- Contributed by
- Jim Arnison
- People in story:
- Jim Arnison
- Background to story:
- Royal Navy
- Article ID:
- Contributed on:
- 30 March 2004
From being born in Hanky Park, Salford in 1925 the nearest I ever got to the sea prior to the Second World War was at the Docks on Trafford Road or the ‘Cut Canal’ on Frederick Road. I was called up at eighteen and trained as a Radar Operator. Thus I became a crewmember of the light cruiser “Argonaut”. A whole crew of us joined the ship’s company at Hebburn on Tyne where it was undergoing a final re-fit after returning from Philadelphia to where it had been towed across the Atlantic after being torpedoed. The work could not be carried out at its “birthplace” on Merseyside due to heavy enemy air attacks there.
After ‘training up” at Scapa Flow we eventually joined the great gathering of the Invasion Fleet before setting off for the ‘Invasion’. We spent a whole evening sailing up and down the Channel waiting for the weather to clear. Then, as we began to approach the French coast, I recall us passing by a whole collection of landing craft filled with soldiers. We lined the deck and gave them a rousing cheer as we sailed by. Later that same evening one of our pals popped into our radar office and complaining bitterly that he had been ordered to ‘go aloft’ as lookout. He had told the officer that he was afraid of heights but that excuse was a non-starter - the officer had already looked up his records and discovered that in Civvy Street he had been a steeplejack.

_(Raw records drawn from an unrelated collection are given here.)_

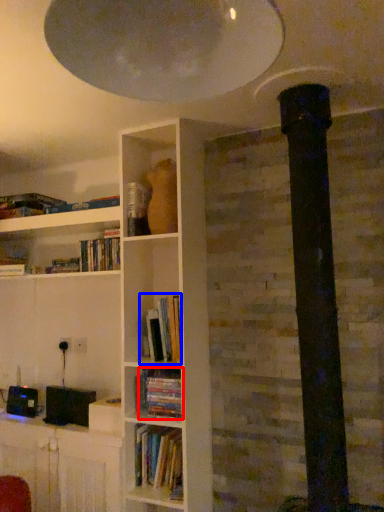 Question: Which object appears closest to the camera in this image, book (highlighted by a red box) or book (highlighted by a blue box)?

Choices:
 (A) book
 (B) book

Answer: (A) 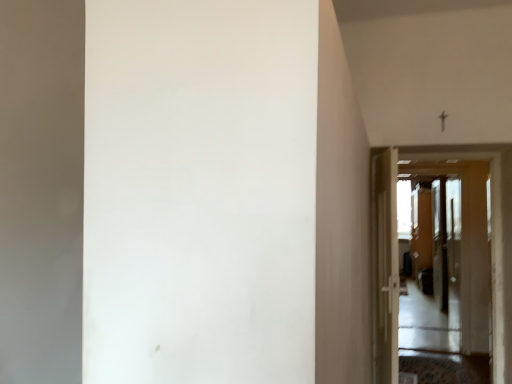 Question: Is white glossy door at center, the second door positioned from the left, far away from white glossy door at right, the 2th door in the right-to-left sequence?

Choices:
 (A) yes
 (B) no

Answer: (A)

Question: From a real-world perspective, is white glossy door at center, the second door positioned from the left, positioned under white glossy door at right, the 2th door in the right-to-left sequence, based on gravity?

Choices:
 (A) no
 (B) yes

Answer: (A)

Question: Is white glossy door at center, the second door positioned from the left, not inside white glossy door at right, the 2th door in the right-to-left sequence?

Choices:
 (A) no
 (B) yes

Answer: (B)

Question: Is white glossy door at right, the 1th door viewed from the left, a part of white glossy door at center, the second door positioned from the left?

Choices:
 (A) no
 (B) yes

Answer: (A)

Question: From the image's perspective, is white glossy door at center, the second door positioned from the left, below white glossy door at right, the 1th door viewed from the left?

Choices:
 (A) no
 (B) yes

Answer: (A)

Question: Is transparent glass screen door at center, the 1th screen door from the left, in front of or behind transparent plastic screen door at right, which is the first screen door from back to front, in the image?

Choices:
 (A) behind
 (B) front

Answer: (B)

Question: Considering the positions of transparent glass screen door at center, the 1th screen door from the left, and transparent plastic screen door at right, acting as the first screen door starting from the right, in the image, is transparent glass screen door at center, the 1th screen door from the left, taller or shorter than transparent plastic screen door at right, acting as the first screen door starting from the right,?

Choices:
 (A) tall
 (B) short

Answer: (A)

Question: Do you think transparent glass screen door at center, positioned as the 2th screen door in back-to-front order, is within transparent plastic screen door at right, which is the second screen door from left to right, or outside of it?

Choices:
 (A) outside
 (B) inside

Answer: (A)

Question: From a real-world perspective, is transparent glass screen door at center, the 1th screen door from the left, above or below transparent plastic screen door at right, which is the second screen door from left to right?

Choices:
 (A) above
 (B) below

Answer: (A)

Question: Considering their positions, is white glossy door at right, the 1th door viewed from the left, located in front of or behind transparent glass screen door at center, which is the 2th screen door from right to left?

Choices:
 (A) front
 (B) behind

Answer: (A)

Question: Is white glossy door at right, the 1th door viewed from the left, bigger or smaller than transparent glass screen door at center, the 1th screen door from the left?

Choices:
 (A) big
 (B) small

Answer: (A)

Question: Considering the positions of point (382, 248) and point (450, 192), is point (382, 248) closer or farther from the camera than point (450, 192)?

Choices:
 (A) farther
 (B) closer

Answer: (B)

Question: Considering the positions of white glossy door at right, the 2th door in the right-to-left sequence, and transparent glass screen door at center, positioned as the 2th screen door in back-to-front order, in the image, is white glossy door at right, the 2th door in the right-to-left sequence, taller or shorter than transparent glass screen door at center, positioned as the 2th screen door in back-to-front order,?

Choices:
 (A) short
 (B) tall

Answer: (A)

Question: In terms of width, does white glossy door at center, marked as the first door in a right-to-left arrangement, look wider or thinner when compared to white glossy door at right, the 2th door in the right-to-left sequence?

Choices:
 (A) thin
 (B) wide

Answer: (A)

Question: From the image's perspective, is white glossy door at center, the second door positioned from the left, located above or below white glossy door at right, the 1th door viewed from the left?

Choices:
 (A) below
 (B) above

Answer: (B) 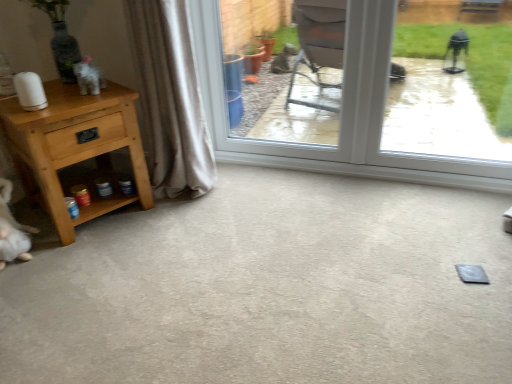 Where is `free space to the right of beige fabric curtain at left`? free space to the right of beige fabric curtain at left is located at coordinates (231, 190).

We took part in the shelling of the invasion coast and during our time there a number of incidents occurred which stay in the memory. There was the time when we spotted a Carley Float type of craft rushing past us and carrying some eight American soldiers in full battle gear. The craft was out of control and the GIs were frantically waving for help. A number of attempts were made to throw lines to them so that we could halt their rapid passage and pull them to safety. All attempts failed and suddenly the craft turned completely upside down and drifted on. With the weight of their kit and their weapons there was no hope of any of the men surviving.
As the invasion went on all sense of time became meaningless in the din and bustle. I recall having a break one day and there was a rush to the Mess Decks for a “brew.” I was in line with our Mess Deck’s large metal teapot waiting to fill up when we heard an outbreak of heavy gunfire coming from a nearby Yankee battleship. We dropped our vessels and ran to our Action Stations. It turned out to be a false alarm. The American guns had opened fire — some Wag on our ship said - “On a ****** seagull. One American officer had even been spotted firing a revolver into the sky. He was referred to as “Effing Buffalo Bill.”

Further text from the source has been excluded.